Voluntary Response Bias: People choose themselves to be in the sample. This usually attracts people with very strong (usually negative) opinions.
Undercoverage: Some members of the population are left out of the process of choosing the sample (e.g., a phone survey misses people without phones).
Nonresponse: When a chosen individual can’t be contacted or refuses to participate. This is different from voluntary response because the researcher tried to include them.
Response Bias: When people lie, or the wording of the question influences the answer. (e.g., "Do you agree that our hard-working mayor deserves a raise?")

Common Mistake: Don't just say "bias is bad." On the exam, you must explain how it will affect the result.
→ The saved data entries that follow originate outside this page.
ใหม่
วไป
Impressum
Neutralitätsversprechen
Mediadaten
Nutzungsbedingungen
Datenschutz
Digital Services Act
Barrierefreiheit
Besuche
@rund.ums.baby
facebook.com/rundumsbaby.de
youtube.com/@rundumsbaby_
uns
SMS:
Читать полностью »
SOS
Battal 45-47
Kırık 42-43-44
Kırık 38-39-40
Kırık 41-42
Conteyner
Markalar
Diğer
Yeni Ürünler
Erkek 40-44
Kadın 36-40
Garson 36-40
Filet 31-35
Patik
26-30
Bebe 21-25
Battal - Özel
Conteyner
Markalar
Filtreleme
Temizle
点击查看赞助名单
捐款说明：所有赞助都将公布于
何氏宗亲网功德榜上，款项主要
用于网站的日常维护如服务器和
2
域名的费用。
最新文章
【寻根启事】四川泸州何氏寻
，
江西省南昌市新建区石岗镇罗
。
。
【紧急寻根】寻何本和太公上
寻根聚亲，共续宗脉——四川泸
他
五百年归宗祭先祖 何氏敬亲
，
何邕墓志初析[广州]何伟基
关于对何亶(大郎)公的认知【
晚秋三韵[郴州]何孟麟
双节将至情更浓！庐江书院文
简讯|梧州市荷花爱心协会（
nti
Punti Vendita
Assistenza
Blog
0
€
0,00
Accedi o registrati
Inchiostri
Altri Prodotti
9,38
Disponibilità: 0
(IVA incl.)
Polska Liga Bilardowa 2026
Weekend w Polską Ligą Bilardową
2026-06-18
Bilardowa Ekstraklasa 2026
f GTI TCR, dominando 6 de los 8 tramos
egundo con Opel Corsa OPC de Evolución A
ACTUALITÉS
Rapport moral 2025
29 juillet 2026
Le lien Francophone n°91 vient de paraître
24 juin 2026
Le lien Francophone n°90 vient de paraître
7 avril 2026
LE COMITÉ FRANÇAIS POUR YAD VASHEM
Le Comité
For example: "Since only people with strong opinions respond to the online poll, the results will likely overestimate the level of dissatisfaction in the population."


3.5 & 3.6: Designing Experiments

To have a "good" experiment, you need the four pillars of experimental design:

1. Comparison: Use two or more treatments to see a difference.
2. Random Assignment: Use chance to assign subjects to treatments. This helps "balance out" the effects of variables we can't control.
3. Control: Keep other variables the same for all groups so they don't affect the outcome.
4. Replication: Use enough subjects in each group so that any differences seen aren't just due to a lucky or unlucky fluke.

Experimental Vocabulary:

Experimental Units: What you are testing (people, plants, etc.). If they are people, we call them subjects.
Explanatory Variable (Factor): What you are manipulating.
Treatments: The specific conditions applied to the units.
Response Variable: What you measure at the end.
Placebo Effect: When a subject reacts to a "fake" treatment simply because they think they are being treated.

Types of Designs:

Completely Randomized Design: All units are assigned to treatments completely by chance.
Randomized Block Design: Units are first sorted into groups (blocks) based on a similar characteristic (like age or gender) that is expected to affect the response. Then, they are randomly assigned to treatments within those blocks. (Blocks are like Strata for experiments!)
Matched Pairs Design: A special type of block design where you compare two very similar units (like twins) or give both treatments to the same person in a random order.

Key Takeaway: We block what we can't control and randomize the rest!


3.7: Inference and Scope – Who Can We Talk About?

This is the final "check" for any study. It depends on how you got your data:

1. Were individuals randomly selected from the population?
- If YES, you can generalize your results to the whole population.
- If NO, you can only talk about the people in your study.

2. Were individuals randomly assigned to groups?
- If YES, you can conclude cause-and-effect.
- If NO, you can only say there is an association.

The "Magic Grid" of Inference:

Random Selection + Random Assignment = Can generalize to population AND show cause-effect.
Random Selection ONLY = Can generalize to population, but NO cause-effect.
Random Assignment ONLY = CAN show cause-effect, but only for the people in the study (usually experiments use volunteers).
Neither = Very limited usefulness!

Quick Review Box:
- Sampling: Picking people (Goal: Represent the population).
- Assignment: Putting people into groups (Goal: Create equal groups to see cause-effect).
- Blinding: When the subject (Single Blind) or both the subject and researcher (Double Blind) don't know which treatment is being given. This prevents bias!

Don't worry if this seems tricky at first! Unit 3 is more about logic and vocabulary than math. Just keep asking yourself: "Was it random?" and "Who is being studied?" and you'll do great!